Social justice can be demonstrated on the personal level as well as the public level. You can motivate yourself to enact change within your own life. In turn, your
demonstration of compassion, love, and acceptance influences and inspires others in the world around you. This was the powerful example of the life of Gandhi. Through his actions,
others learned how to encompass the ideals of his teachings on nonviolence, peace, and compassion.
Social justice can be enacted through outward actions, such as peaceful activism and compassionate work done for the greater welfare of others. Gandhi, Jesus, Martin
Luther King, Jr., and others throughout history have shaken up conventions that oppress certain groups of people and favor others. Through nonviolence, these leaders reminded
others to seek peace through commonality and compassion. Social justice takes on many forms, from Jesus reminding a fallen woman that she is a child of God, to Martin Luther King,
Jr. sharing his dream with millions for equality and freedom among all Americans.

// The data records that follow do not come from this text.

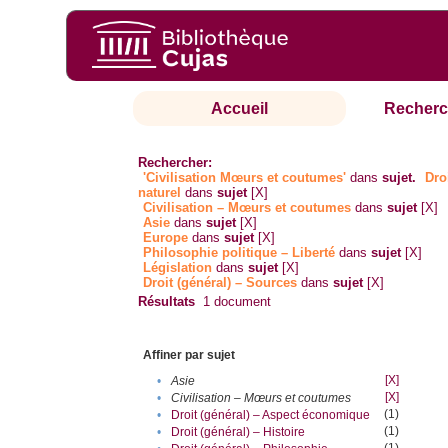
Accueil
Recherc
Rechercher:
'Civilisation Mœurs et coutumes'
dans
sujet.
Dro
naturel
dans
sujet
[X]
Civilisation – Mœurs et coutumes
dans
sujet
[X]
Asie
dans
sujet
[X]
Europe
dans
sujet
[X]
Philosophie politique – Liberté
dans
sujet
[X]
Législation
dans
sujet
[X]
Droit (général) – Sources
dans
sujet
[X]
Résultats
1
document
Affiner par sujet
[X]
•
Asie
[X]
•
Civilisation – Mœurs et coutumes
(1)
•
Droit (général) – Aspect économique
(1)
•
Droit (général) – Histoire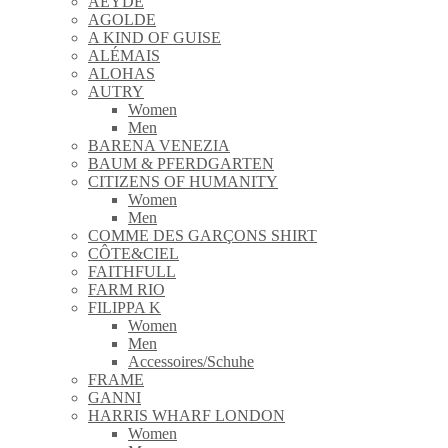
AEYDE
AGOLDE
A KIND OF GUISE
ALÉMAIS
ALOHAS
AUTRY
Women
Men
BARENA VENEZIA
BAUM & PFERDGARTEN
CITIZENS OF HUMANITY
Women
Men
COMME DES GARÇONS SHIRT
CÔTE&CIEL
FAITHFULL
FARM RIO
FILIPPA K
Women
Men
Accessoires/Schuhe
FRAME
GANNI
HARRIS WHARF LONDON
Women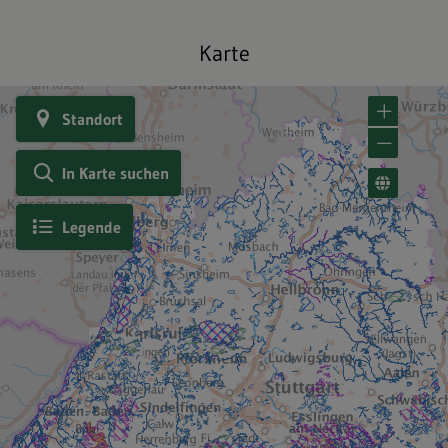
Karte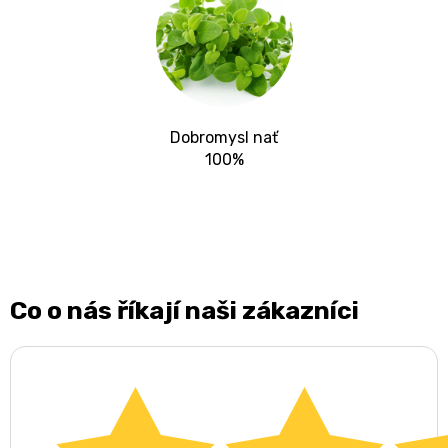
Dobromysl nať
100%
Co o nás říkají naši zákazníci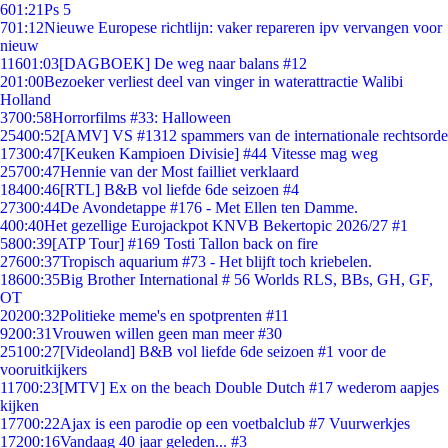
6
01:21
Ps 5
7
01:12
Nieuwe Europese richtlijn: vaker repareren ipv vervangen voor
nieuw
116
01:03
[DAGBOEK] De weg naar balans #12
2
01:00
Bezoeker verliest deel van vinger in waterattractie Walibi
Holland
37
00:58
Horrorfilms #33: Halloween
254
00:52
[AMV] VS #1312 spammers van de internationale rechtsorde
173
00:47
[Keuken Kampioen Divisie] #44 Vitesse mag weg
257
00:47
Hennie van der Most failliet verklaard
184
00:46
[RTL] B&B vol liefde 6de seizoen #4
273
00:44
De Avondetappe #176 - Met Ellen ten Damme.
4
00:40
Het gezellige Eurojackpot KNVB Bekertopic 2026/27 #1
58
00:39
[ATP Tour] #169 Tosti Tallon back on fire
276
00:37
Tropisch aquarium #73 - Het blijft toch kriebelen.
186
00:35
Big Brother International # 56 Worlds RLS, BBs, GH, GF,
OT
202
00:32
Politieke meme's en spotprenten #11
92
00:31
Vrouwen willen geen man meer #30
251
00:27
[Videoland] B&B vol liefde 6de seizoen #1 voor de
vooruitkijkers
117
00:23
[MTV] Ex on the beach Double Dutch #17 wederom aapjes
kijken
177
00:22
Ajax is een parodie op een voetbalclub #7 Vuurwerkjes
172
00:16
Vandaag 40 jaar geleden... #3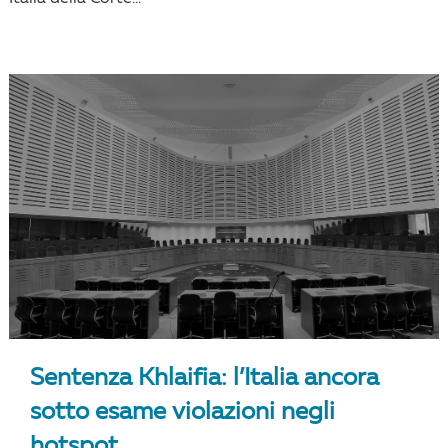
Sentenza Khlaifia: l’Italia ancora
sotto esame violazioni negli
hotspot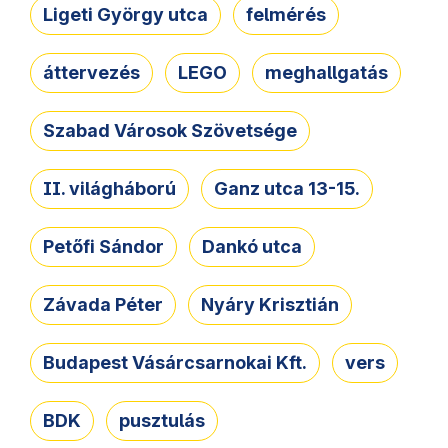
Ligeti György utca
felmérés
áttervezés
LEGO
meghallgatás
Szabad Városok Szövetsége
II. világháború
Ganz utca 13-15.
Petőfi Sándor
Dankó utca
Závada Péter
Nyáry Krisztián
Budapest Vásárcsarnokai Kft.
vers
BDK
pusztulás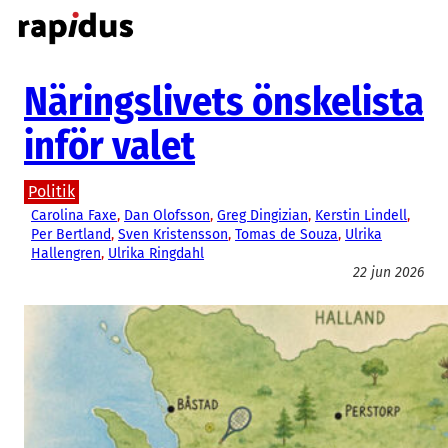
Hoppa
till
innehåll
Näringslivets önskelista
inför valet
Politik
Carolina Faxe
, 
Dan Olofsson
, 
Greg Dingizian
, 
Kerstin Lindell
, 
Per Bertland
, 
Sven Kristensson
, 
Tomas de Souza
, 
Ulrika
Hallengren
, 
Ulrika Ringdahl
22 jun 2026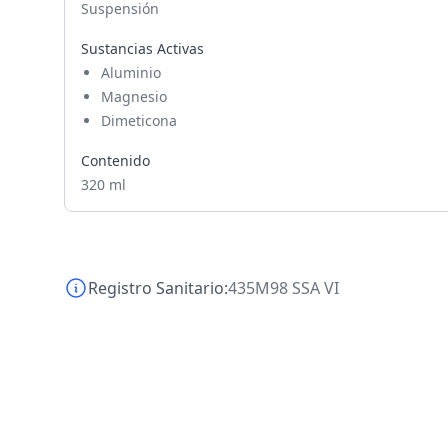
Suspensión
Sustancias Activas
Aluminio
Magnesio
Dimeticona
Contenido
320 ml
Registro Sanitario:
435M98 SSA VI
Footer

I experienced the compassion of social justice from a woman and child I do not know. My then four-year-old son, Tristan, and I were leaving a local bagel shop when
he stopped at the table of an African-American mother and her son. Tristan said hello and asked what they were eating. After chatting for a few minutes, he pointed out that the
mother and son both had skin darker than his own “normal” colored skin.
I immediately cringed and did not know what to say.
“Thank you for noticing differences,” the woman replied graciously. “What else do you see that is different between us?”
Tristan pointed to her son’s brown eyes, and the boy in turn pointed to Tristan’s blue eyes. They pointed to each other’s hair and after inquiring, they both
found that her son was older than Tristan.
We wished them both a good day and left. As I was driving home, I thought about how Tristan had called his own skin color normal. I know that he was using the
language of a four-year-old to point out someone different he encountered his small world. But as I thought of the woman’s smiling son, and I did not want that child to ever
think that he is not normal.
As I unbuckled Tristan’s car seat at home, I talked about all the shades of normal that exist in life, from different colors of skin to different cultures around
the world.
“Why are there so many different people?” he asked.
“God made many unique colors, races, and nationalities of people to remind us of the beauty and love God put in each person we meet. So there is no one normal skin
color, just people of many colors, many beautiful expressions of God’s love,” I answered, hoping that I had used simple words like the woman had to touch his heart.
That woman’s compassionate response to a young boy encouraged me to step beyond my initial embarrassment and talk to my son about seeing the beauty and commonality
in every person he meets. In the process of watching another mother teach my child, I learned a lesson about social justice and the power of compassion.